Like most treasures, the searching starts in your mind and in your imagination. If you can’t see it in your mind, you won’t find it when you search.
The native Americans had to have been here; I can easily imagine it. It’s nearly a perfect spot with a good view of the surroundings for protection and a good water supply at hand. I can almost smell the smoke from their campfire. They may have even spent a good amount of time here depending on the wild game on their hunts.
It wasn’t just an accident that I came up on this spot. I first located it on a topographic map knowing what to look for. Being a forester at the time also helped, because I knew I would find a fire line along a boundary. Timber companies often plowed fire lines along their boundaries to prevent the spread of a wild fire if one got started. Fire lines can be a big asset if you are searching for arrowheads. The plow reaches down into the soil and turns it over to expose soil that hasn’t been exposed for many years.
On this particular cool October morning, I found the area I was looking for and no matter how much I was in the forest with my job, I still had to sit and admire a beautiful view.
Just a little uphill from me was a semi-fresh fire line, just like I hoped I would find. The area was deep silt sand which is very typical of Louisiana and which also makes the shavings of stones more obvious. The first sign you often see of arrowheads is the flint flakes (I call shavings) where they flaked off a stone to make an arrowhead. There was also the dark black crumbles of old charcoal from campfires that often accompanied the finding of arrowheads.
It was obvious to me that a native American camp had been there in days gone by. I surprisingly hadn’t had much luck that day except in finding shavings, when all of sudden a shiny stone stood up on top of a couple inch pedestal of dirt. The rain had washed away the dirt around a beautiful reddish tinted arrowhead. I picked it up knowing that the last person to hold that arrowhead was an unnamed native American from a past forgotten, except for what I held in my hand.

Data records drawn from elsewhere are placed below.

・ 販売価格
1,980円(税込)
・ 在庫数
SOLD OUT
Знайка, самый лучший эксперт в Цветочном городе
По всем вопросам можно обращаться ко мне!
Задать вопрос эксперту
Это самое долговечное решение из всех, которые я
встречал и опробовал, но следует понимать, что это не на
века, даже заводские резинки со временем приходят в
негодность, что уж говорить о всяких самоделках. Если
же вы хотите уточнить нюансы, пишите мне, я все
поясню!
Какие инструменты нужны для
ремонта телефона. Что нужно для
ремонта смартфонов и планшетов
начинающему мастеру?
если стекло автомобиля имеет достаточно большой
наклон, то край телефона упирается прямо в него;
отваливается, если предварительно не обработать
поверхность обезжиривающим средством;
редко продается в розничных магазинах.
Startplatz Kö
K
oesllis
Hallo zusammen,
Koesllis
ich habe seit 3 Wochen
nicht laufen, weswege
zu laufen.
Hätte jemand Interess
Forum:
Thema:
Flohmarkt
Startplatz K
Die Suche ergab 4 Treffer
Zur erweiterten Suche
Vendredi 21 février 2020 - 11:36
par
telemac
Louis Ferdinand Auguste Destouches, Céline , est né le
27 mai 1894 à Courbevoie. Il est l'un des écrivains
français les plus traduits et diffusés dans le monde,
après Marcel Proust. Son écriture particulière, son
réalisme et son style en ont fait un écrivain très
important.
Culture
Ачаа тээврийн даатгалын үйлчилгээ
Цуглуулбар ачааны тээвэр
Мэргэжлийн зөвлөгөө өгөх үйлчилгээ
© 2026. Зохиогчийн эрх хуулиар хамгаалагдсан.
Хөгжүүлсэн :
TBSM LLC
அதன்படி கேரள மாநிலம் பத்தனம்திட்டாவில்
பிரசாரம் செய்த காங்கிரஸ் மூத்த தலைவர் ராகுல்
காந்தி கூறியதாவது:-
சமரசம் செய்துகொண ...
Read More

I put it in my pocket and wasn’t till I got down to the stream to wash it off that I realized how special that arrowhead was. It is streaked in various colors which is beautiful, but this arrowhead also has small fossils embedded it. To me, a tremendous treasure. I have actually had arrowhead hunters offer me their entire collections for that one arrowhead. NO DEAL!
~by Don Luenser
Thank you Don for sharing your treasure story with all of us! What a find! And a definite treasure. I loved the way you told the story. I suppose you have had some practice in that area. For those interested, Don has written a captivating Trilogy called To Lose the Sun. Excellent books.
Thanks again for this tale. It is wonderful what is out there to be discovered!